A relatively well-known factoid is that Homer writes of the “wine-dark sea” because the Greeks had no word for blue. He looked at the ocean and saw something different than we do. But Maria Michela Sassi, professor of ancient philosophy at the University of Pisa, gives a deeper illumination to the issue.

In her essay, “The Sea Was Never Blue,” Sassi writes that, well, first of all, Homer did have words at least for aspects of blue: “kuaneos, to denote a dark shade of blue merging into black; and glaukos, to describe a sort of ‘blue-gray,’” as in gray-eyed Athena. But indeed, the sky was “big, starry, or of iron or bronze (because of its solid fixity),” and the sea was “whitish” and “blue-gray,” or “pansylike,” “winelike,” or “purple.” But neither sea nor sky was ever simply blue.

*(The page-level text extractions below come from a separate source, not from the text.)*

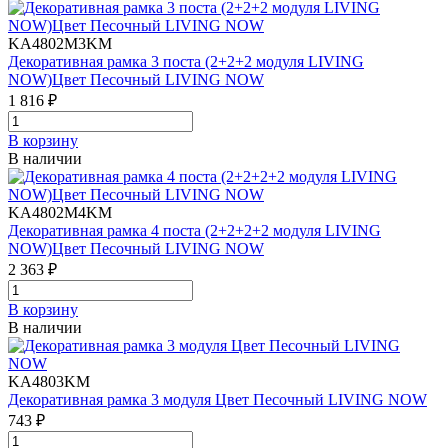
KA4802M3KM
Декоративная рамка 3 поста (2+2+2 модуля LIVING
NOW)Цвет Песочный LIVING NOW
1 816 ₽
В корзинy
В наличии
KA4802M4KM
Декоративная рамка 4 поста (2+2+2+2 модуля LIVING
NOW)Цвет Песочный LIVING NOW
2 363 ₽
В корзинy
В наличии
KA4803KM
Декоративная рамка 3 модуля Цвет Песочный LIVING NOW
743 ₽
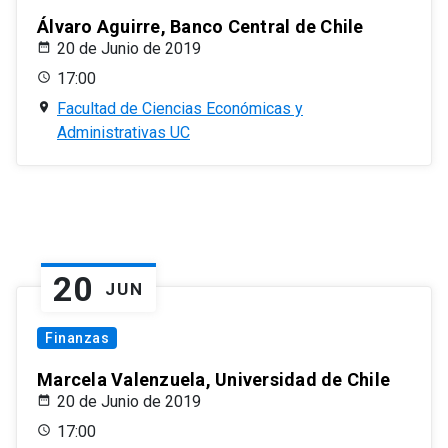
Álvaro Aguirre, Banco Central de Chile
20 de Junio de 2019
17:00
Facultad de Ciencias Económicas y
Administrativas UC
20
JUN
Finanzas
Marcela Valenzuela, Universidad de Chile
20 de Junio de 2019
17:00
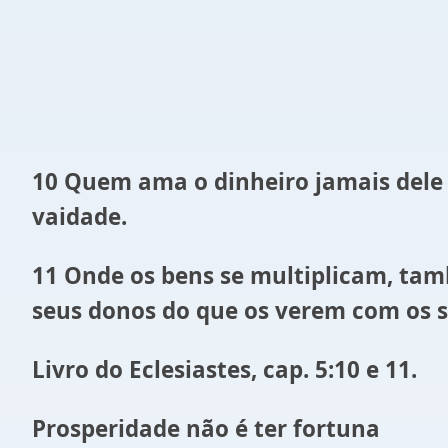
10 Quem ama o dinheiro jamais dele 
vaidade.
11 Onde os bens se multiplicam, tam
seus donos do que os verem com os s
Livro do Eclesiastes, cap. 5:10 e 11.
Prosperidade não é ter fortuna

This didn’t apply only to our familiar blue expanses. Sassi gathers examples of Greek descriptions that would seem patently wrong to a modern reader. “The simple word xanthos covers the most various shades of yellow, from the shining blond hair of the gods, to amber, to the reddish blaze of fire. Chloros, since it’s related to chloe (grass), suggests the color green but can also itself convey a vivid yellow, like honey.”

We know grass and honey are not the same color—did the Greeks somehow not?

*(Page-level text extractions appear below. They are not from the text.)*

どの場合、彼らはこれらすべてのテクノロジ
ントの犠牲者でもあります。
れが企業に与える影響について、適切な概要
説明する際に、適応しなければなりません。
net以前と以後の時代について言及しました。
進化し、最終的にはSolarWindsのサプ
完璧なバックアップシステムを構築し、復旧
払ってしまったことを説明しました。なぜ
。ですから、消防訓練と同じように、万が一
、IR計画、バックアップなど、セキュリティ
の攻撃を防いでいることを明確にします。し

Human eyes haven’t changed in the past 2,500 years, though in 1858 the classicist and eventual British prime minister William Gladstone did propose that, as Sassi puts it, “the visual organ of the ancients was still in its infancy.” But while Gladstone’s conclusion was wrong, he was doing his best to explain the fact that ancient Greek writing reflects a particular sensitivity to light, not just hue.

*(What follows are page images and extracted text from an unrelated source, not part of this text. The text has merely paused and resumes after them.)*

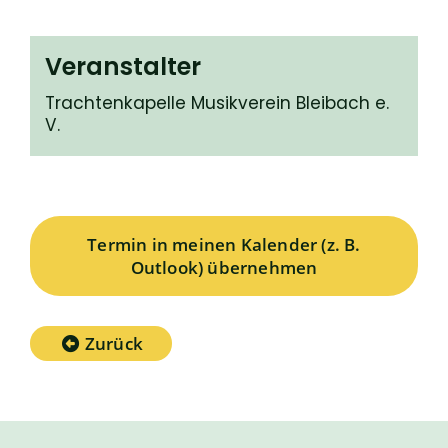
Veranstalter
Trachtenkapelle Musikverein Bleibach e.
V.
Termin in meinen Kalender (z. B.
Outlook) übernehmen
Zurück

Our contemporary understanding of color is primarily defined by hue—the position on the rainbow spectrum—with variations in lightness, or value. (Red and pink have the same hue, but pink has a lighter value.) There’s also saturation, the intensity of the color—vivid blue versus the less saturated gray-blue.

Sassi sees in Greek descriptions of color more emphasis placed on saliency, which is how much a color grabs your attention. Red is more salient than blue or green, and sure enough, Sassi finds that descriptions of green and blue in Greek are more focused on the qualities that grab your attention than on the rather unsalient hues. She writes, “In some contexts the Greek adjective chloros should be translated as ‘fresh’ instead of ‘green,’ or leukos as ‘shining’ rather than ‘white.’” It wasn’t that the Greeks couldn’t see blue, they just didn’t care about blueness as much as other qualities of what they were seeing.